Рейхардт оставался подавлен весь день и целую ночь. Его мать с отцом, так радовавшиеся возвращению сына, изо всех сил старались заставить его вновь улыбаться, но дать слова, что приняли на веру столь невероятную историю, не могли. Они не поверят в этого тролля, пока сами не увидят его. Рейхардт отступил и больше не заикался об исландском чудовище. Чтобы отметить сию благоприятную перемену, граф предложил устроить, как в старину, pas d’armes[9] с поединками и различными испытаниями, а после них — бал. Поскольку погода стояла хорошая, молодой человек попросил устроить праздник на лугу, примыкающем к лесу.
Когда все собрались, были возведены трибуны, захлопали на ветру орифламмы, турнирная ограда украсилась щиты с гербами гостей, перед тем, как зазвучать рогам и дудкам, Рейхардт попросил слова. Он пожелал, чтобы этот день был посвящен женщине, которая так замечательно защищала его на протяжении всех невзгод, Царице Небесной, Марии Богородице. Взяв в руки лютню, он воодушевленно затянул «Ave Maria». Прекрасные дамы опустились на колени, их пурпурные или же золотые юбки из генуэзского бархата распустились вокруг них подобно цветочным лепесткам; рыцари же лишь склонили головы, поскольку в доспехах преклонять колени не так-то просто.

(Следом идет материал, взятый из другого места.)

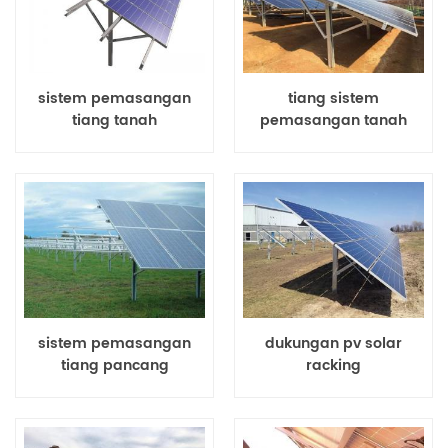
sistem pemasangan
tiang sistem
tiang tanah
pemasangan tanah
surya
sistem pemasangan
dukungan pv solar
tiang pancang
racking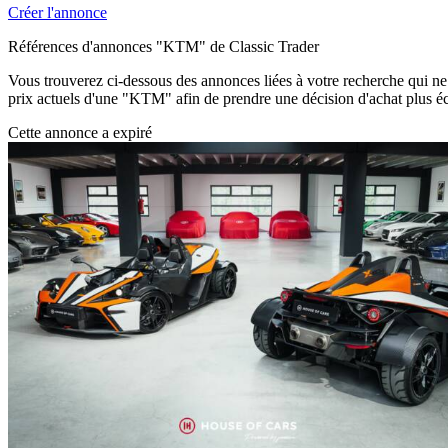
Créer l'annonce
Références d'annonces "KTM" de Classic Trader
Vous trouverez ci-dessous des annonces liées à votre recherche qui ne s
prix actuels d'une "KTM" afin de prendre une décision d'achat plus éc
Cette annonce a expiré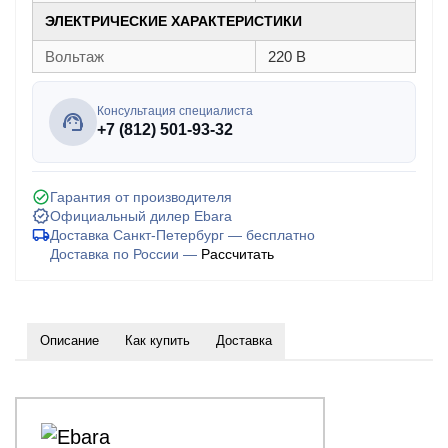
ЭЛЕКТРИЧЕСКИЕ ХАРАКТЕРИСТИКИ
Вольтаж
220 В
Консультация специалиста
+7 (812) 501-93-32
Гарантия от производителя
Официальный дилер Ebara
Доставка Санкт-Петербург — бесплатно
Доставка по России —
Рассчитать
Описание
Как купить
Доставка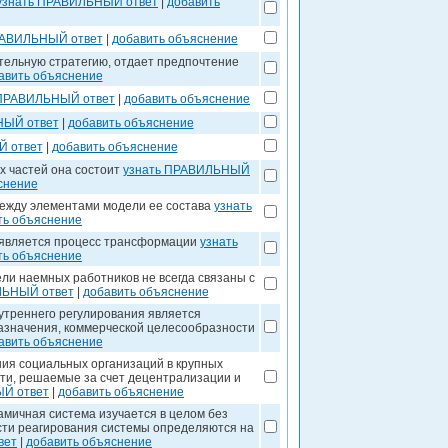
узнать ПРАВИЛЬНЫЙ ответ
|
добавить
РАВИЛЬНЫЙ ответ
|
добавить объяснение
тельную стратегию, отдает предпочтение
авить объяснение
 ПРАВИЛЬНЫЙ ответ
|
добавить объяснение
НЫЙ ответ
|
добавить объяснение
Й ответ
|
добавить объяснение
х частей она состоит
узнать ПРАВИЛЬНЫЙ
снение
между элементами модели ее состава
узнать
ть объяснение
 является процесс трансформации
узнать
ть объяснение
ели наемных работников не всегда связаны с
ЛЬНЫЙ ответ
|
добавить объяснение
нутреннего регулирования является
азначения, коммерческой целесообразности
авить объяснение
ния социальных организаций в крупных
ти, решаемые за счет децентрализации и
Й ответ
|
добавить объяснение
намичная система изучается в целом без
сти реагирования системы определяются на
вет
|
добавить объяснение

В наступившей тишине разразился оглушительный, точно выстрел бомбарды, шум. Вой, рычание, а затем две гигантские руки, словно отодвигая створки двери, растолкнули величественные дубы на опушке леса. Деревья повалились со страшным грохотом ломающихся ветвей и брызнувшей щепы, и перед пышно разодетой знатью предстало чудовище, коего они и представить себе не могли; чудище тем более пугающее, что оно притом носило обличье, смутно схожее (о, крайне смутно) с человеческим. Рейхардт скачком бросился навстречу инфернальному видению, не выпуская из рук лютни, и крикнул гостям, чтобы те ни на дюйм не сдвигались с мест и, главное, не размахивали оружием. Его камердинер с двумя сотоварищами сторожил выход за палисад, не позволяя готовым к турниру бойцам покинуть арену.